Journalists have enough worries: cutbacks, bloggers, a geriatric audience. But here's one more: They should worry that bright young people who might once have been heading into newsrooms are going into public relations instead.
Worse, these people aren't going just for the money. Journalism – assailed by self-doubt and public mistrust – is in danger of losing its next generation of idealists to PR.
At last month's annual gathering of media academics, the difference in tone between journalism and PR sessions was striking. While the journalism people wondered and whined about how to recover a lost sense of purpose and direction, the PR academics were asserting an audacious and expansive view of their industry's ethical role: Not only should PR people be telling the truth; they should be telling their clients not to do things they'd be unwilling to tell the truth about.
Threat to truthful discourse
As recruiting pitches go, that's a pretty good one, and it seems to be working. While the percentage of undergraduates majoring in journalism and mass communications has remained steady for the past 15 years, the proportion who intend to be journalists – a slippery category that includes local TV anchors – is apparently falling. Numbers are elusive, but academics seem to agree the main beneficiary is PR.
The two fields have existed as codependent rivals since the advent of modern PR in the 1920s. That's when a new class of press agents, spawned by the U.S. war-propaganda machine, took root among big companies and the image-conscious rich. Newspaper people saw PR as a threat to truthful discourse and responded by forming professional organizations and drafting codes of ethics, in part to keep publicists at bay. PR thus helped push journalists into professionalism.

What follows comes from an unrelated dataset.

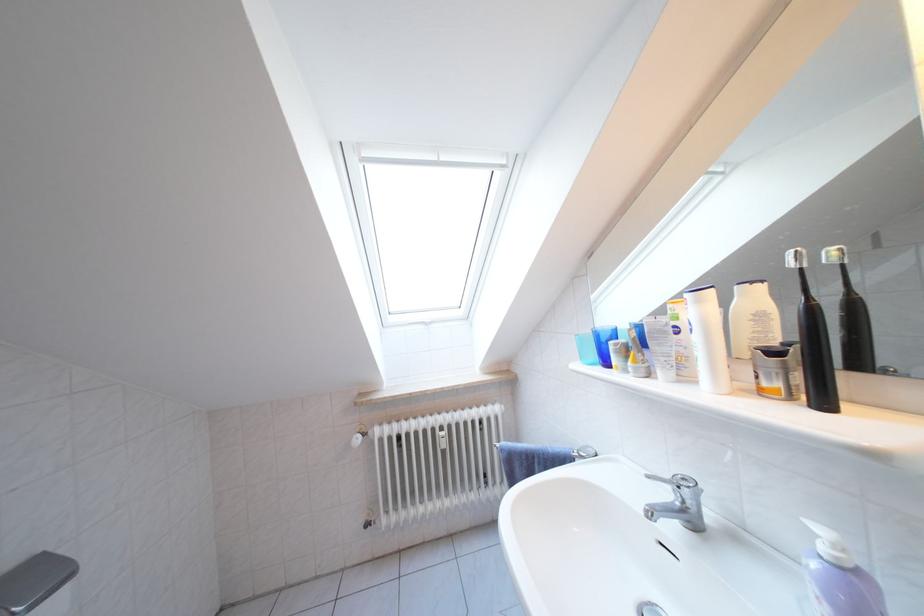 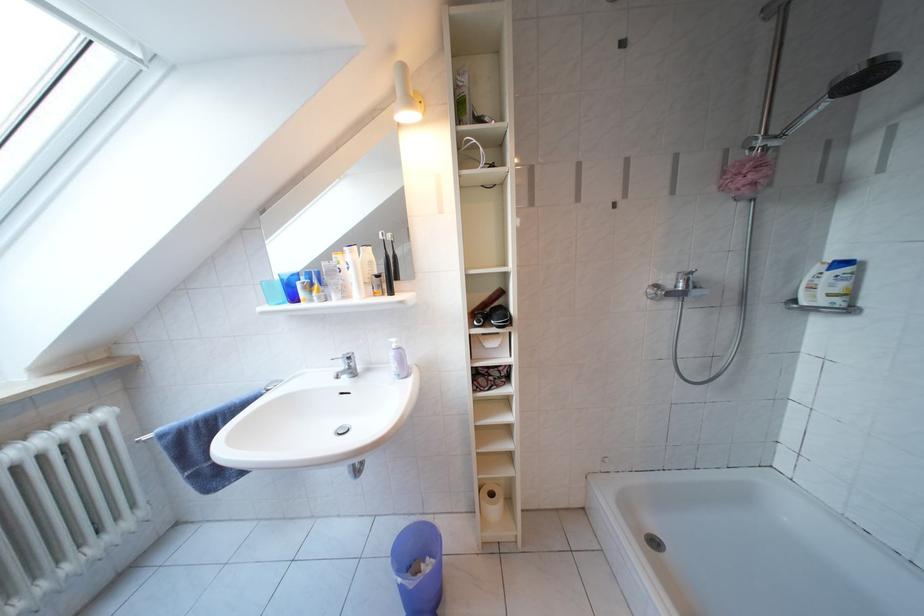 Where in the second image is the point corresponding to the point at 675,500 from the first image?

The relationship has since softened into a grudging mutual reliance. PR people have the information, journalists have the outlets, and communication requires both.

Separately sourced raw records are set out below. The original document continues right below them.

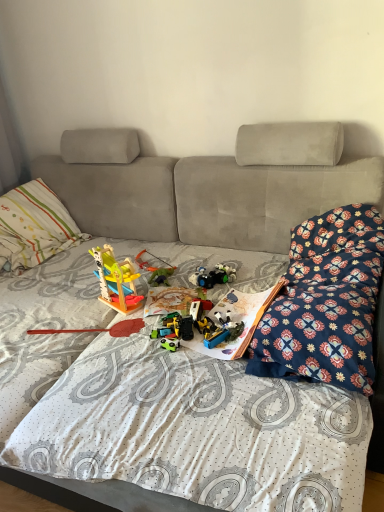 Question: Considering the relative positions of paperboard book at center and floral-patterned fabric at right in the image provided, is paperboard book at center to the right of floral-patterned fabric at right from the viewer's perspective?

Choices:
 (A) yes
 (B) no

Answer: (B)

Question: Is paperboard book at center positioned beyond the bounds of floral-patterned fabric at right?

Choices:
 (A) no
 (B) yes

Answer: (B)

Question: Can you confirm if paperboard book at center is bigger than floral-patterned fabric at right?

Choices:
 (A) no
 (B) yes

Answer: (A)

Question: Is there a large distance between paperboard book at center and floral-patterned fabric at right?

Choices:
 (A) no
 (B) yes

Answer: (A)

Question: Would you say floral-patterned fabric at right is part of paperboard book at center's contents?

Choices:
 (A) no
 (B) yes

Answer: (A)

Question: Which is correct: plastic green toy at center, marked as the 4th toy in a front-to-back arrangement, is inside multicolored plastic toy at center, the third toy when ordered from front to back, or outside of it?

Choices:
 (A) inside
 (B) outside

Answer: (B)

Question: Considering the positions of plastic green toy at center, marked as the 4th toy in a front-to-back arrangement, and multicolored plastic toy at center, marked as the 3th toy in a back-to-front arrangement, in the image, is plastic green toy at center, marked as the 4th toy in a front-to-back arrangement, taller or shorter than multicolored plastic toy at center, marked as the 3th toy in a back-to-front arrangement,?

Choices:
 (A) short
 (B) tall

Answer: (A)

Question: Considering the positions of point (152, 283) and point (193, 281), is point (152, 283) closer or farther from the camera than point (193, 281)?

Choices:
 (A) closer
 (B) farther

Answer: (B)

Question: Is plastic green toy at center, marked as the 4th toy in a front-to-back arrangement, wider or thinner than multicolored plastic toy at center, marked as the 3th toy in a back-to-front arrangement?

Choices:
 (A) wide
 (B) thin

Answer: (B)

Question: Does point (122, 333) appear closer or farther from the camera than point (155, 269)?

Choices:
 (A) closer
 (B) farther

Answer: (A)

Question: From the image's perspective, is wooden toy at center positioned above or below plastic green toy at center, which is counted as the second toy, starting from the back?

Choices:
 (A) below
 (B) above

Answer: (A)

Question: Based on their sizes in the image, would you say wooden toy at center is bigger or smaller than plastic green toy at center, marked as the 4th toy in a front-to-back arrangement?

Choices:
 (A) small
 (B) big

Answer: (B)

Question: From a real-world perspective, relative to plastic green toy at center, marked as the 4th toy in a front-to-back arrangement, is wooden toy at center vertically above or below?

Choices:
 (A) above
 (B) below

Answer: (B)

Question: In terms of width, does striped cotton pillow at left look wider or thinner when compared to floral-patterned fabric at right?

Choices:
 (A) thin
 (B) wide

Answer: (A)

Question: Is point (79, 233) positioned closer to the camera than point (331, 234)?

Choices:
 (A) closer
 (B) farther

Answer: (B)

Journalists view PR people the way many spouses see their in-laws: grateful for the gift, wary of the givers. To the PR side the journalist is the son-in-law, both undeserving and indispensable.
Both fields have traditionally drawn from much the same labor pool of what Walter Lippmann called ''the vaguely talented,'' and PR has long been the refuge of choice for mid-career journalists, once college fees loomed and newsroom hours got unbearable.
Chief integrity officer
Why PR appeals now to young potential reporters no doubt has to do with the heavy cloud of economic gloom hovering over the news business. It also reflects a wish, as a Palestinian journalism student who was going into PR told me, to do something ''active'' – to make things happen instead of reacting to events. Students come back from summer PR internships with exciting tales of scanning the next day's papers for stories they helped bring about.

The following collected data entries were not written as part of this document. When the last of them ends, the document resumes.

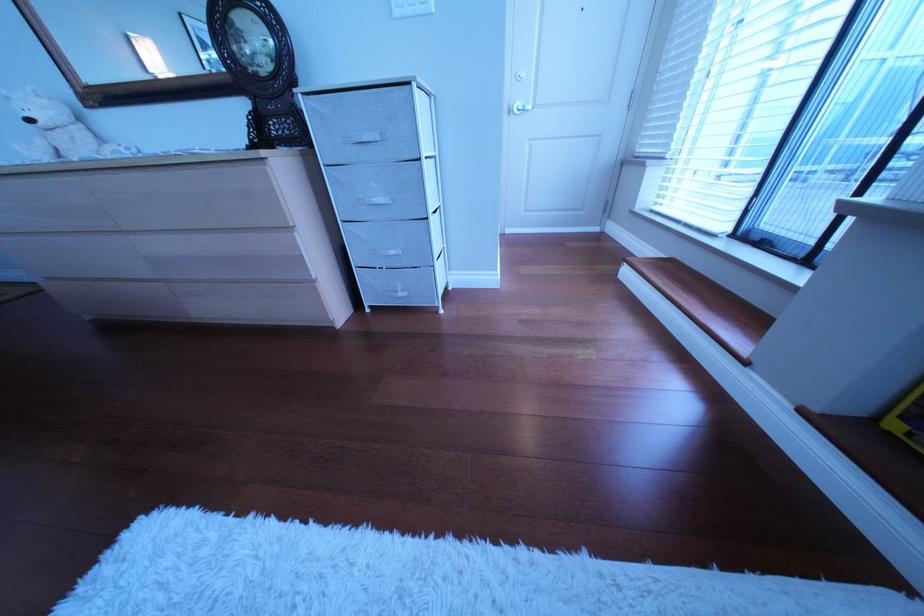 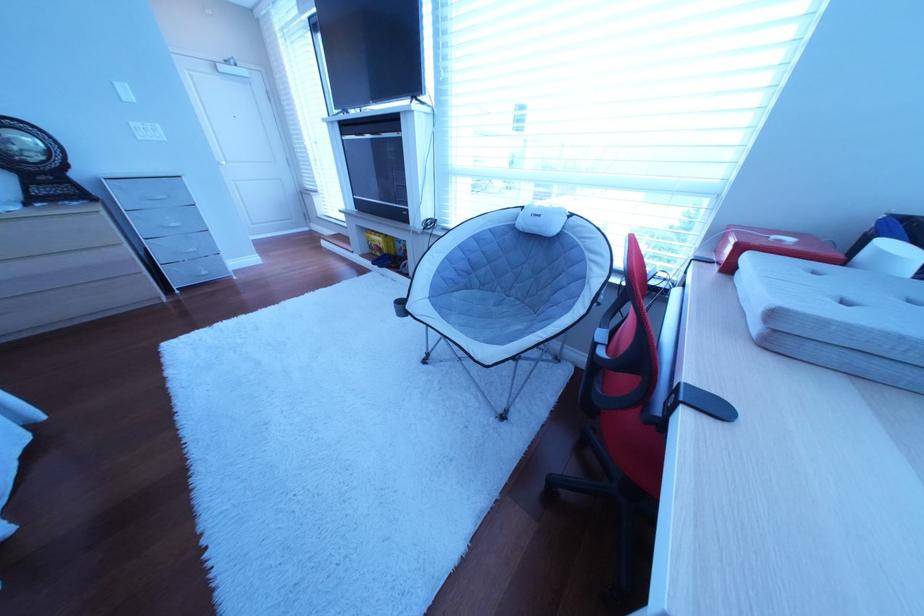 Question: I am providing you with two images of the same scene from different viewpoints. After the viewpoint changes to image2, which objects are now occluded?

Choices:
 (A) fabric drawer handle
 (B) red plastic box
 (C) folded grey cushion
 (D) none of these

Answer: (D) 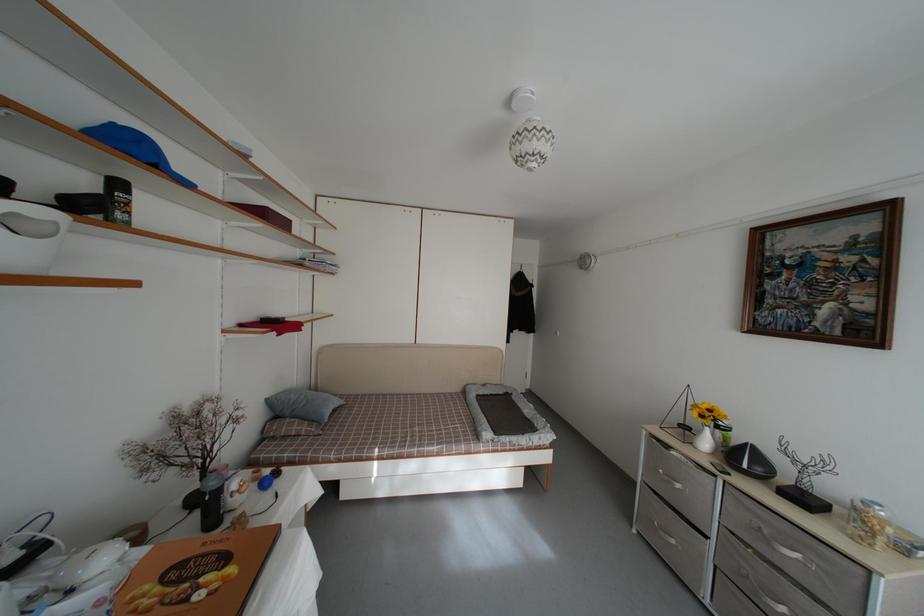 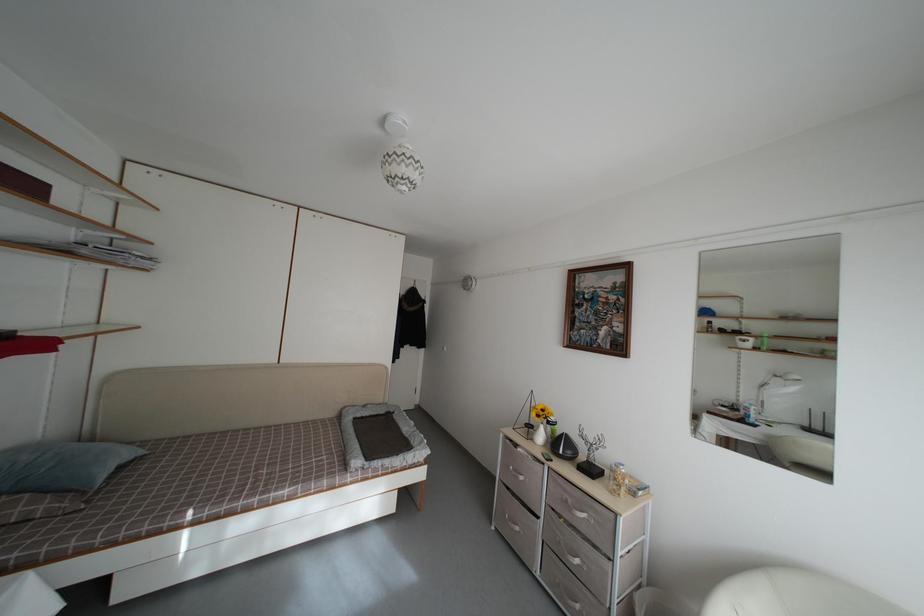 Question: The images are taken continuously from a first-person perspective. In which direction is your viewpoint rotating?

Choices:
 (A) Left
 (B) Right
 (C) Up
 (D) Down

Answer: (B) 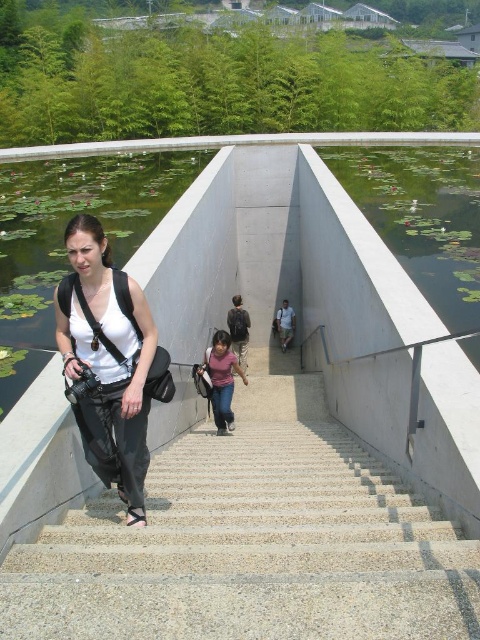 In the scene shown: Which of these two, green lily pads at left or green smooth water at upper right, stands shorter?

With less height is green smooth water at upper right.

Does green lily pads at left appear on the left side of green smooth water at upper right?

Yes, green lily pads at left is to the left of green smooth water at upper right.

This screenshot has height=640, width=480. Describe the element at coordinates (61, 237) in the screenshot. I see `green lily pads at left` at that location.

Where is `green lily pads at left`? The width and height of the screenshot is (480, 640). green lily pads at left is located at coordinates (61, 237).

Is white matte tank top at center to the right of pink fabric shirt at center from the viewer's perspective?

Incorrect, white matte tank top at center is not on the right side of pink fabric shirt at center.

Is white matte tank top at center above pink fabric shirt at center?

Yes.

Locate an element on the screen. white matte tank top at center is located at coordinates (108, 360).

Does green lily pads at left have a lesser height compared to white matte tank top at center?

No, green lily pads at left is not shorter than white matte tank top at center.

Find the location of a particular element. green lily pads at left is located at coordinates (61, 237).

But PR is also promising something else to the young and impressionable: A role in contemporary affairs that's way beyond message creation, brand maintenance or advocacy. The PR professional is proposed as a senior counselor not just on what is persuasive and effective, but on what is right – as chief integrity officer.
As James Lukaszewski, a PR practitioner who consults on such matters, has written: ''The primary goal of public relations will be to create an environment of integrity within organizations.'' That's heady stuff.
Government's video news releases
There were signs of this surge of probity in the industry's response to the recent scandal over Armstrong Williams, the commentator who was secretly paid by one of the country's top PR shops to shill for Bush administration policies, and over the administration's promiscuous use of so-called video news releases – propaganda tricked out to look like TV news reports. PR industry leaders were miles ahead of TV news directors in condemning the practices.
Such is PR's new niche. It's got its problems. Just who's going to hire this new priesthood of in-house scolds, what do they know about ethics and what becomes of the honorable PR functions of partisan spinning and dissembling are among many unanswered questions.
But the goal draws PR out of client service and into public service, and it appeals powerfully to the longing of the young not for a job but for a mission. Once, that's what journalism promised, and should promise once again.